After Dr. Ansari returned to the hospital, we all gathered around him and asked him to tell us whether the soldiers liked the gifts or not. The doctor said, "You won't believe that they didn't expect a plate of green wheat, nuts, sweets and Imam's photo to reach them. Most of them spread their keffiyehs in the trench and prepared the New Year’s tablecloth with these gifts.
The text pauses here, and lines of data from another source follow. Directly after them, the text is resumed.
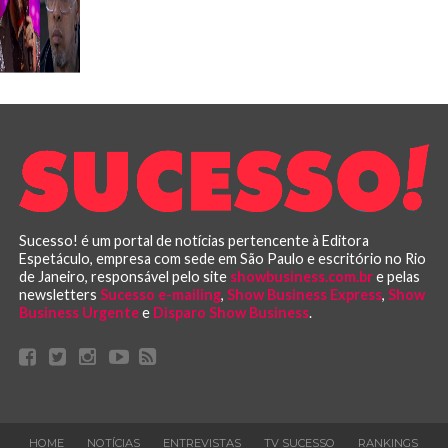
Sucesso! é um portal de notícias pertencente à Editora
Espetáculo, empresa com sede em São Paulo e escritório no Rio
de Janeiro, responsável pelo site
showbusiness.com.br
e pelas
newsletters
Sucesso e-mailing
,
Show Business Express
,
Show
Business Urgente
e
Disparo Show Business
.
HOME
NOTÍCIAS
ENTREVISTAS
TV SUCESSO
RANKINGS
Our next task before the start of the New Year was to shower flower petals on the graves of the martyrs in Golestan-e Shohada or cemetery of the martyrs. The combatants were too busy to think about these things. After six months of the beginning of war, the graves of the martyrs had not yet been stoned. The graves were simple and mud. However, Golestan-e Shohada had a different atmosphere at that time. We went to Minoo Island with Dr. Ansari and picked a lot of stems and leaves from myrtle[1], the ambulance was full of myrtle and its pleasant smell, which of course reminded us of a cemetery, filled the space of the ambulance. After Minoo Island, we went to Kooy-e Behrouz - a neighborhood between Khorramshahr and Abadan - and picked flowers from bougainvillea trees. The trees that had a pink color stood out among the fallen walls and ruined alleys so that the ruins were hidden when they saw them. Bougainvillea is a symbol of beauty in Abadan and Khorramshahr. It is a patient and resistant flower that grows in harsh conditions and hot weather. When I looked at the branches of the tree among the ruins, I felt that there was a flower garden and heaven. I didn't want to pick them, and if it was for something other than martyrs' graves, I would never pick them because those flowers removed the ugliness from our minds and made life look beautiful in that space. The sound of cannons and mortars could be heard regularly. Dr. Ansari asked us to hurry up. His ambulance had no place for us to sit. We put ourselves inside the ambulance with difficulty. At 2 pm on the last Thursday of the year 1359 (1981), we arrived at Abadan Golestan-e Shohada. First, we sprinkled water on all the graves. The smell of the soil had risen and then we put flowers on them. From 4 o'clock in the afternoon, the residents of the war-torn city and combatants of the fronts were coming there for pilgrimage groups after groups. When Mr. Jami, the Friday prayers leader of Abadan came to attend the graves of the martyrs, he said: "I understood that you sisters worked hard today and decorated all the martyrs' graves with flowers." That day we were in Golestan -e Shohada until Azan or the call to prayer in the evening and we started the New Year with our martyred loved ones.

There was heavy silence in the hospital at night. Everyone felt alone somehow. There were two young couples among the hospital staff. Mr. Jooshi and Mrs. Janeh. Mrs. Bakhtiari and her husband had stayed in the war zone due to duty and their children were outside the war zone with their families. They were sadder than others. We would sit and they would talk about their little children. Later, when I became a mother, I was able to understand what kind of grief they endured in that situation. Those who been injured critically were in so much pain that they no longer had a chance to be gloomy and the sadness of being away from their families, and Eid and non-Eid were the same for them. Eid had no meaning for the monster of war.

We started the year 1360 (1982) while we were still surrounded by the enemy, but we all believed that the situation would change and victory was near.[2]

 


[1] It has a fragrant stem and leaves. In Khuzestan, this plant is placed on the graves of the deceased.

[2] Source: Ramhormzi, Masoumeh, Last Sunday, V. 1, 1383 (2005), Sooreh Mehr, Tehran, p. 115.